The astronomers observed Cygnus A, a well-known and often-studied galaxy discovered by radio-astronomy pioneer Grote Reber in 1939. The radio discovery was matched to a visible-light image in 1951, and the galaxy, some 800 million light-years from Earth, was an early target of the VLA after its completion in the early 1980s. Detailed images from the VLA published in 1984 produced major advances in scientists' understanding of the superfast "jets" of subatomic particles propelled into intergalactic space by the gravitational energy of supermassive black holes at the cores of galaxies.
"The VLA images of Cygnus A from the 1980s marked the state of the observational capability at that time," said Rick Perley, of the National Radio Astronomy Observatory (NRAO). "Because of that, we didn't look at Cygnus A again until 1996, when new VLA electronics had provided a new range of radio frequencies for our observations. The new object does not appear in the images made then. However, the VLA's upgrade that was completed in 2012 made it a much more powerful telescope, so we wanted to have a look at Cygnus A using the VLA's new capabilities," Perley said.
Daniel and Rick Perley, along with Vivek Dhawan, and Chris Carilli, both of NRAO, began the new observations in 2015, and continued them in 2016.
"To our surprise, we found a prominent new feature near the galaxy's nucleus that did not appear in any previous published images. This new feature is bright enough that we definitely would have seen it in the earlier images if nothing had changed," said Rick Perley. "That means it must have turned on sometime between 1996 and now," he added.
The scientists then observed Cygnus A with the Very Long Baseline Array (VLBA), a linked array of ten radio telescopes spanning North America, in November of 2016, clearly detecting the new object. A faint infrared object also is seen at the same location in Hubble Space Telescope and Keck observations, originally made between 1994 and 2002.
The infrared astronomers, from Lawrence Livermore National Laboratory, had attributed the object to a dense group of stars, but the dramatic radio brightening is forcing a new analysis.
What is the new object?
Based on its characteristics, the astronomers concluded it must be either a supernova explosion or an outburst from a second supermassive black hole near the galaxy's centre.
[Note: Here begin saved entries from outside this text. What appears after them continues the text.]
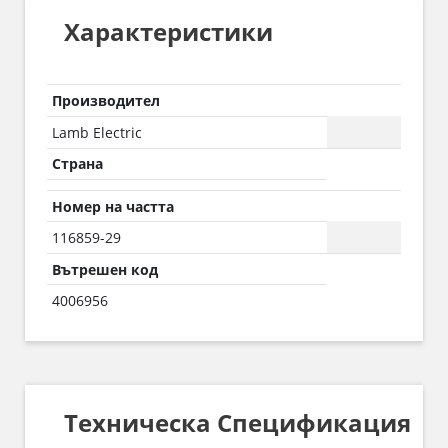
Характеристики
Производител
Lamb Electric
Страна
Номер на частта
116859-29
Вътрешен код
4006956
Техническа Спецификация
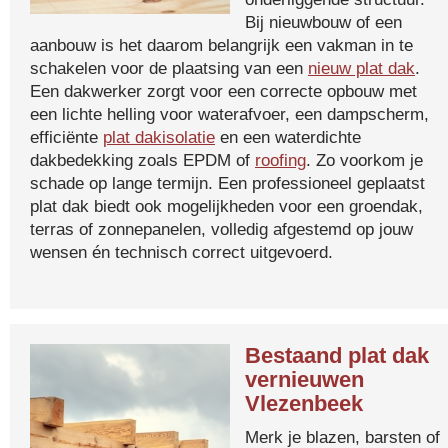
Bij nieuwbouw of een
aanbouw is het daarom belangrijk een vakman in te
schakelen voor de plaatsing van een
nieuw plat dak
.
Een dakwerker zorgt voor een correcte opbouw met
een lichte helling voor waterafvoer, een dampscherm,
efficiënte
plat dakisolatie
en een waterdichte
dakbedekking zoals EPDM of
roofing
. Zo voorkom je
schade op lange termijn. Een professioneel geplaatst
plat dak biedt ook mogelijkheden voor een groendak,
terras of zonnepanelen, volledig afgestemd op jouw
wensen én technisch correct uitgevoerd.
Bestaand plat dak
vernieuwen
Vlezenbeek
Merk je blazen, barsten of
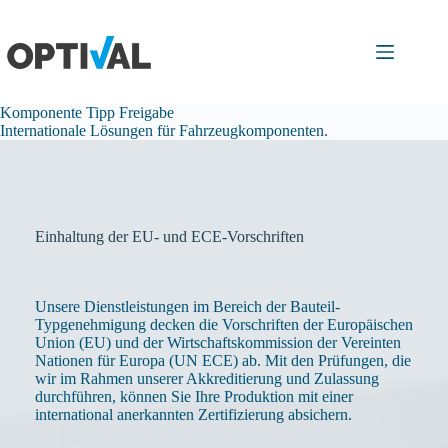
Zum
Inhalt
springen
Komponente
Tipp
Freigabe
Internationale Lösungen für Fahrzeugkomponenten.
Einhaltung der EU- und ECE-Vorschriften
Unsere Dienstleistungen im Bereich der Bauteil-
Typgenehmigung decken die Vorschriften der Europäischen
Union (EU) und der Wirtschaftskommission der Vereinten
Nationen für Europa (UN ECE) ab. Mit den Prüfungen, die
wir im Rahmen unserer Akkreditierung und Zulassung
durchführen, können Sie Ihre Produktion mit einer
international anerkannten Zertifizierung absichern.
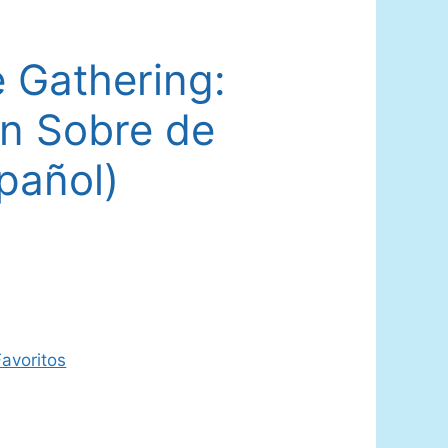
 Gathering:
n Sobre de
pañol)
avoritos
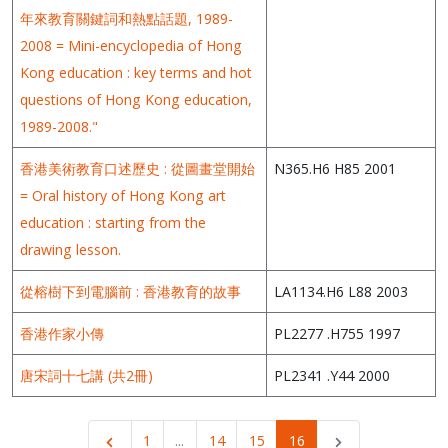
年來教育關鍵詞和熱點話題, 1989-
2008 = Mini-encyclopedia of Hong
Kong education : key terms and hot
questions of Hong Kong education,
1989-2008."
香港美術教育口述歷史 : 從圖畫堂開始
N365.H6 H85 2001
= Oral history of Hong Kong art
education : starting from the
drawing lesson.
從榕樹下到電腦前 : 香港教育的故事
LA1134.H6 L88 2003
香港作家小傳
PL2277 .H755 1997
唐宋詞十七講 (共2冊)
PL2341 .Y44 2000
1
...
14
15
16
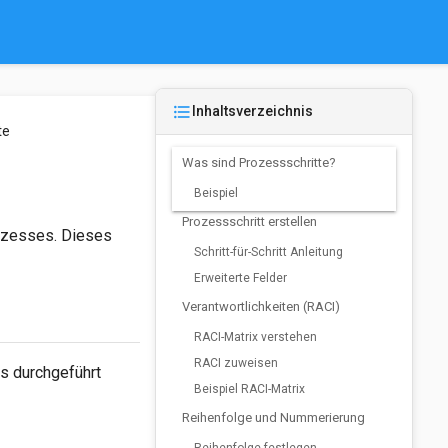
format_list_bulleted
Inhaltsverzeichnis
te
Was sind Prozessschritte?
Beispiel
Prozessschritt erstellen
rozesses. Dieses
Schritt-für-Schritt Anleitung
Erweiterte Felder
Verantwortlichkeiten (RACI)
RACI-Matrix verstehen
RACI zuweisen
es durchgeführt
Beispiel RACI-Matrix
Reihenfolge und Nummerierung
While they want to watch the object's future behaviour to make sure, they pointed out that the object has remained too bright for too long to be consistent with any known type of supernova.
"Because of this extraordinary brightness, we consider the supernova explanation unlikely," Dhawan said.
While the new object definitely is separate from Cygnus A's central supermassive black hole, by about 1500 light-years, it has many of the characteristics of a supermassive black hole that is rapidly feeding on surrounding material.
"We think we've found a second supermassive black hole in this galaxy, indicating that it has merged with another galaxy in the astronomically-recent past," Carilli said. "These two would be one of the closest pairs of supermassive black holes ever discovered, likely themselves to merge in the future."
The astronomers suggested that the second black hole has become visible to the VLA in recent years because it has encountered a new source of material to devour. That material, they said, could either be gas disrupted by the galaxies' merger or a star that passed close enough to the secondary black hole to be shredded by its powerful gravity.
“This would be like a patch of foam or oil resting on the surface of a body of water being elongated and then torn apart as the water goes down a drain whirlpool. We plan to obtain further observations using the VLA, VLBA, and the UK's e-MERLIN telescope in the coming months and years to test these different models, and to try to find similar objects in other galaxies,” Daniel Perley concluded.